IF 3.8 2区 医学 Q1 CARDIAC & CARDIOVASCULAR SYSTEMS Pub Date : 2025-02-24 DOI: 10.1007/s00392-025-02623-6
Mustafa Mousa Basha, Baravan Al-Kassou, Marcel Weber, Thomas Beiert, Farhad Bakhtiary, Sebastian Zimmer, Georg Nickenig, Philip Roger Goody, Jasmin Shamekhi

Background: Sex-related differences play a pivotal role in disease manifestation and outcome in patients with cardiovascular disease, including aortic valve stenosis (AS).
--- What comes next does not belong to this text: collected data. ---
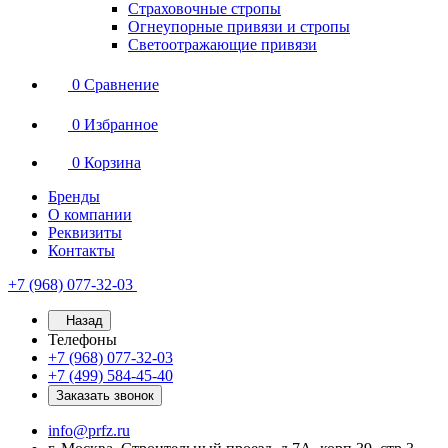
Страховочные стропы
Огнеупорные привязи и стропы
Светоотражающие привязи
0
Сравнение
0
Избранное
0
Корзина
Бренды
О компании
Реквизиты
Контакты
+7 (968) 077-32-03
Назад
Телефоны
+7 (968) 077-32-03
+7 (499) 584-45-40
Заказать звонок
info@prfz.ru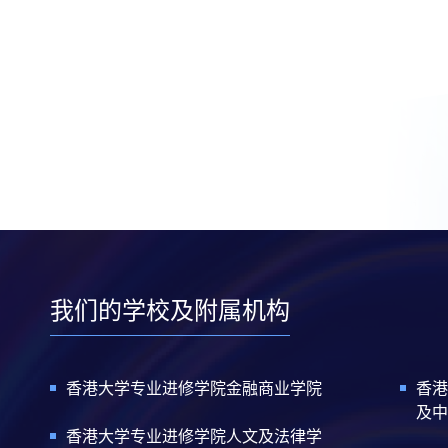
我们的学校及附属机构
香港大学专业进修学院金融商业学院
香港
及中
香港大学专业进修学院人文及法律学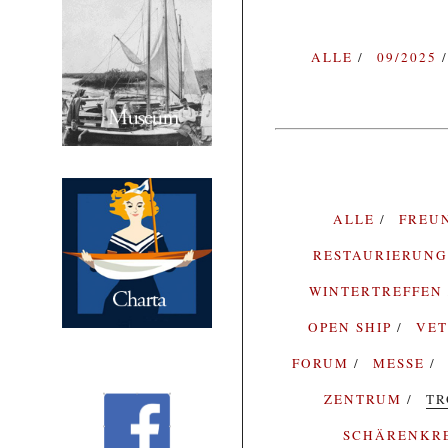
ALLE
09/2025
ALLE
FREU
RESTAURIERUN
WINTERTREFFEN
OPEN SHIP
VE
FORUM
MESSE
ZENTRUM
TR
SCHÄRENKR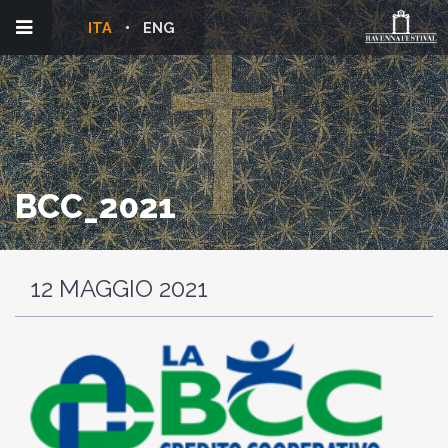
ITA
ENG
BCC_2021
12 MAGGIO 2021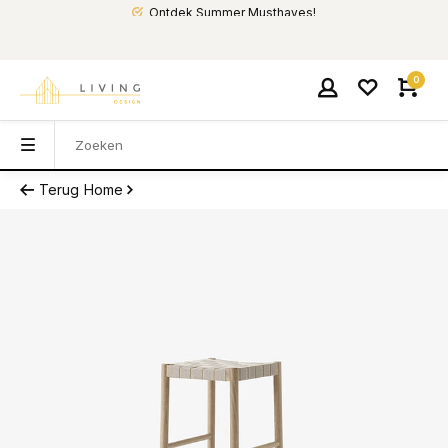
Ontdek Summer Musthaves!
0
Terug
Home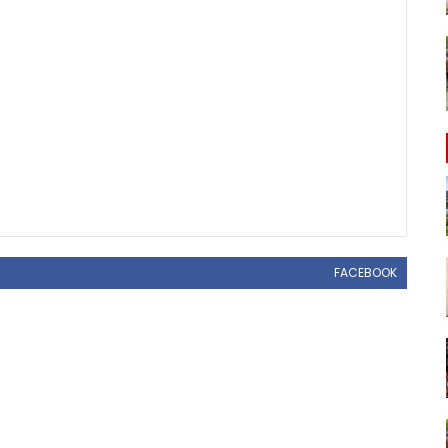
FACEBOOK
However, data regarding sex-related hormonal differences in AS patients undergoing transcatheter aortic valve replacement (TAVR) is lacking.

Objectives: We aimed to assess sex-related hormonal variances in patients with severe symptomatic AS and to evaluate the impact of these hormonal differences on the clinical outcomes after TAVR.

Methods: In a total of 361 TAVR patients, we assessed the hormonal status, including cortisol, parathormone (PTH), insulin-like growth factor 1 (IGF-1), dehydroepiandrosterone sulfate (DHEAs), estradiol, progesterone and testosterone prior to TAVR. We compared baseline characteristics and outcome data according to sex and hormonal parameters. The primary endpoint was 1-year all-cause mortality according to sex; secondary endpoints included the risk of 1-year all-cause mortality in conjunction with hormone levels, with pre-specified cut-off values.

Results: Rates of 1-year all-cause mortality were comparable between the sexes (p = 0.285). Cox regression analysis revealed significant associations between 1-year mortality and levels of cortisol (HR 2.30; p = 0.007), PTH (HR 2.09; p = 0.019), DHEA-S (HR 0.47; p = 0.016), and IGF-1 (HR 0.42; p = 0.004) in the overall cohort. Elevated cortisol levels (p = 0.011), decreased DHEA-S levels (p = 0.007), and lower IGF-1 levels (p = 0.017) were significantly associated with higher rates of 1-year all-cause mortality in males. Conversely, higher PTH levels were significantly associated with an increased risk of 1-year mortality in females (p = 0.012).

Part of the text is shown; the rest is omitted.